AI Firms Clash With Media Giants Over Copyrighted Content—Who Owns the Future?
Tech’s hunger for data meets old-school copyright walls—and the lawyers are licking their chops.
Training Day: AI companies scrape, media companies scream. Publishers demand payouts for copyrighted material fueling large language models. Generative AI’s insatiable appetite collides with legacy content gatekeepers.
Show Me the Money: Neither side’s backing down. Media conglomerates want licensing deals; AI startups claim fair use. Meanwhile, venture capitalists keep writing checks—because nothing spices up a funding round like impending litigation.
The Bottom Line: This fight’s not about ethics—it’s about who gets paid. And as usual in tech, the ’disruptors’ are shocked—shocked!—that someone expects them to actually pay for the stuff they’re disrupting.
AI companies raise conflict with media companies on copyrighted content
Udio and Suno help future music creators by allowing them to enter a description of a sound or song, such as “a modern country ballad about unrequited love,” and then get an audio recording back. To make this happen, the companies must teach their software using large datasets filled with millions of information.
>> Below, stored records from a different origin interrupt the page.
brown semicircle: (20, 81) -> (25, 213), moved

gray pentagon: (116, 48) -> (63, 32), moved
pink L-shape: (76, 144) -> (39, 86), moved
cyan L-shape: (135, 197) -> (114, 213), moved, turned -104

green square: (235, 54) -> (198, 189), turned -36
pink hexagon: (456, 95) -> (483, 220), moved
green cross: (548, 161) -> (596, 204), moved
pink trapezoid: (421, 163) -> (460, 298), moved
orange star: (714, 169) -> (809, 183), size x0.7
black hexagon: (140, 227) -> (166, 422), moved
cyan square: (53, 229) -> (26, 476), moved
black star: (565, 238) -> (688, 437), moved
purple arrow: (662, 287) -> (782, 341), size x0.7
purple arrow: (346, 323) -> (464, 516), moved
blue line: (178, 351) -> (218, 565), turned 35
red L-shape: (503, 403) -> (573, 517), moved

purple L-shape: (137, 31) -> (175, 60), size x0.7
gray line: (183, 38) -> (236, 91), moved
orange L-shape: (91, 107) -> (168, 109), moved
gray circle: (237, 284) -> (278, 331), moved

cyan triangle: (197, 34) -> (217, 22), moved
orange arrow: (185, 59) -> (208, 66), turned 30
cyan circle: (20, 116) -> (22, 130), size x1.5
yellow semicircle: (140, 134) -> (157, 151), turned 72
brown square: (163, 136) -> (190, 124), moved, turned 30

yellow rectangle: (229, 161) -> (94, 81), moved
This requires a lot of music.
The intention raised by AI companies to train their large language models on copyrighted work has sparked a war between AI and media companies.
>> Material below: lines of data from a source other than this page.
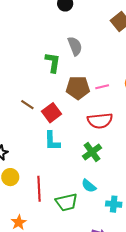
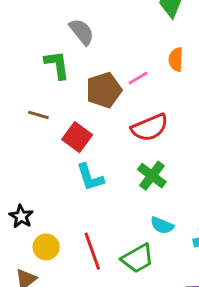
brown line: (27, 105) -> (38, 115), moved

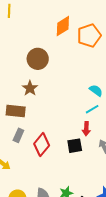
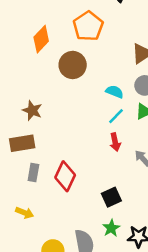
orange diamond: (63, 26) -> (41, 39), moved
brown circle: (38, 59) -> (73, 65), moved
black square: (75, 146) -> (111, 197), moved

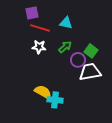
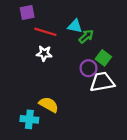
purple square: (32, 13) -> (27, 13), moved
green arrow: (65, 47) -> (86, 36), moved
cyan cross: (55, 100) -> (29, 119), moved

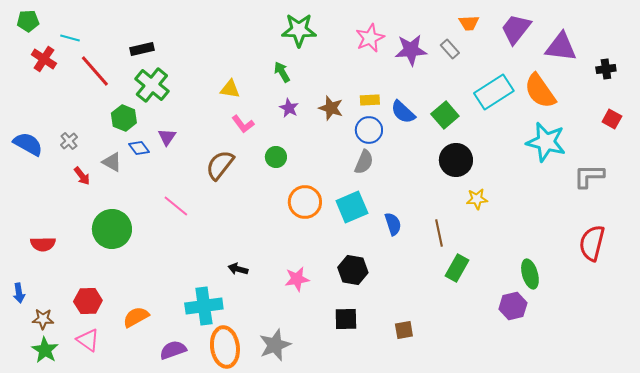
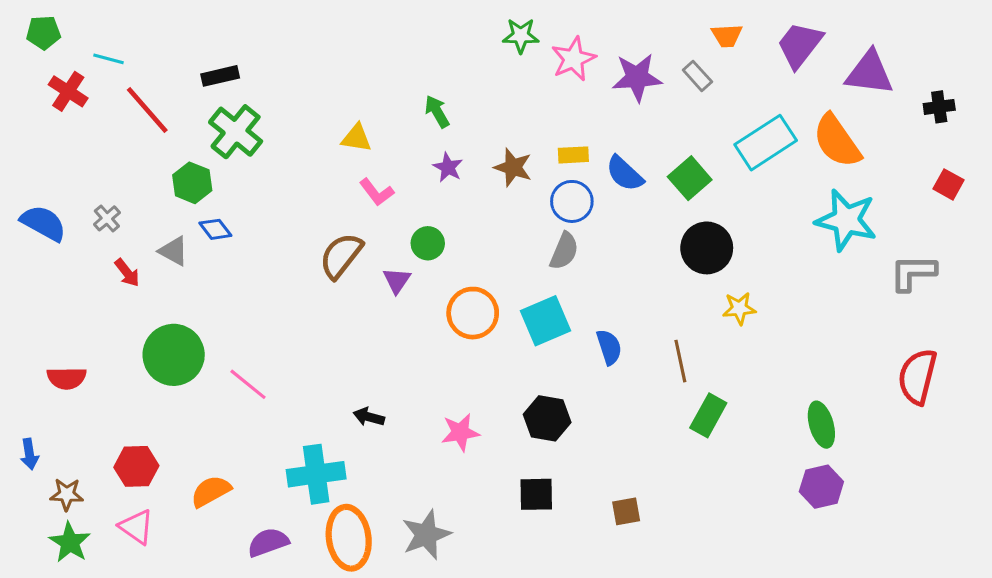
green star: (299, 30) -> (521, 36), moved, size x0.7
purple triangle: (167, 137) -> (397, 280), moved
pink line: (176, 206) -> (248, 384), moved
purple hexagon: (513, 306) -> (821, 487), moved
AI companies have fought with major media companies over whether they must pay to train their large language models on copyrighted work. They have argued that the training is permitted under fair use, while rights holders say they need to be paid. The New York Times Co. sued OpenAI, which has struck licensing deals with companies like News Corp., the Associated Press, and Vox Media.
To solve this, the music companies and the AI startups are negotiating to find common ground and try to avoid fighting it in court. The talks are unfolding on parallel tracks, providing a race to see whether a label or an AI company will strike a deal first.
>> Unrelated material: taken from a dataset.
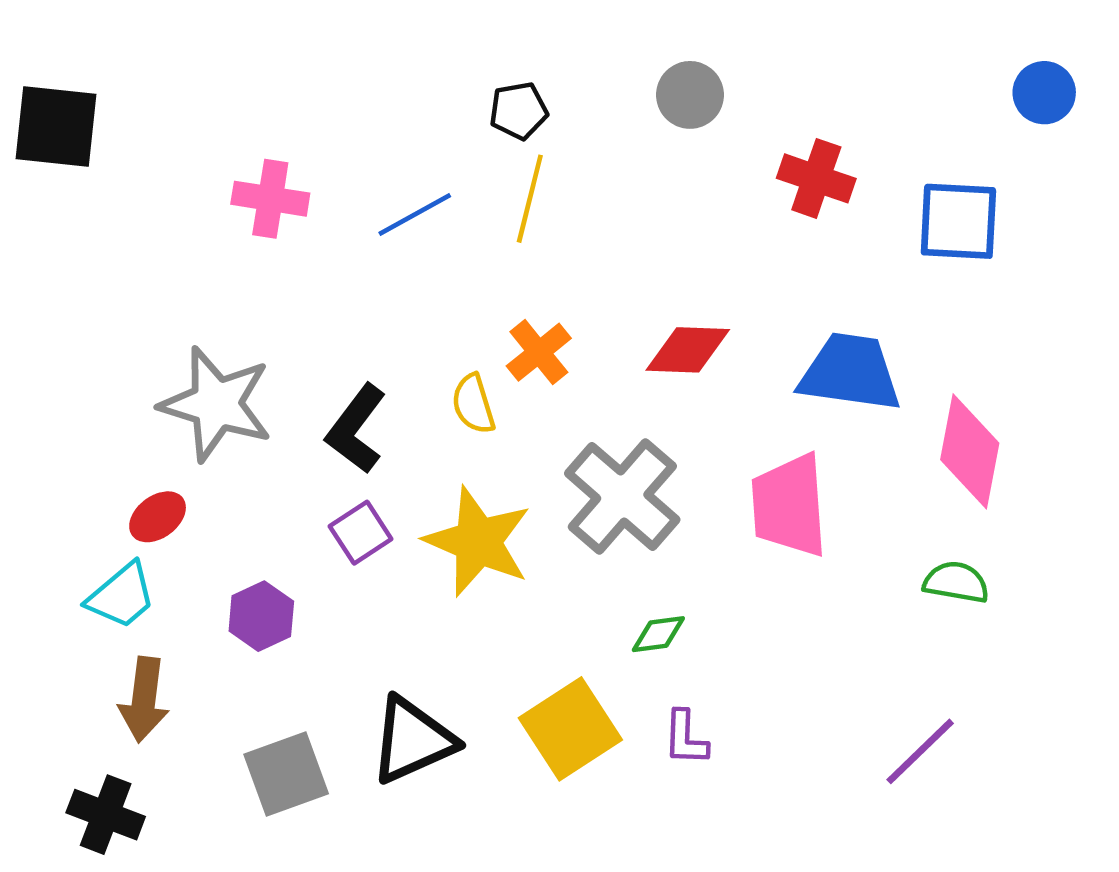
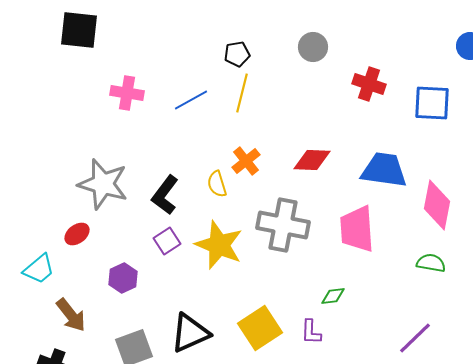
black square: (56, 127) -> (79, 30), moved
gray cross: (622, 497) -> (283, 225), turned -30
cyan trapezoid: (121, 596) -> (39, 269), moved
green diamond: (658, 634) -> (333, 296), moved
brown arrow: (144, 700) -> (71, 315), turned -45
Complicating the talks is that the labels are pushing for more control over how their work is used. Udio and Suno are looking for a range of flexibility to experiment and look forward to affordable deals suitable for startup companies.
Udio and Suno did not respond to requests for comment. The music companies also did not immediately comment.
Streaming platforms to end the war between record companies and new technology
The music industry has struggled to find the best way to deal with the rise of AI technology. Over the past ten years, sales have increased, but they have not fully bounced back from the harm done in the early days of the Internet when file-sharing sites and piracy severely hurt sales.
Record companies have fought against every new technology, including file-sharing, user-generated content, and streaming. For instance, big music companies sued Udio and Suno last year for copyright infringement. The Recording Industry Association of America, a trade group for the major record labels, had sought as much as $150,000 per work infringed in a claim potentially totaling billions of dollars.
Streaming platforms like Spotify Technology SA have helped bring life back to the industry. The industry wants to protect its copyrights while also embracing new technologies.
Following this, Mitch Glazier, CEO of the RIAA, revealed that the music community has welcomed AI. Glazier further stated that they were already teaming up with responsible developers to create sustainable AI tools that focus on human creativity and allow artists and songwriters to take charge.
However, based on his argument, they can only be successful if developers are open to collaborating with them.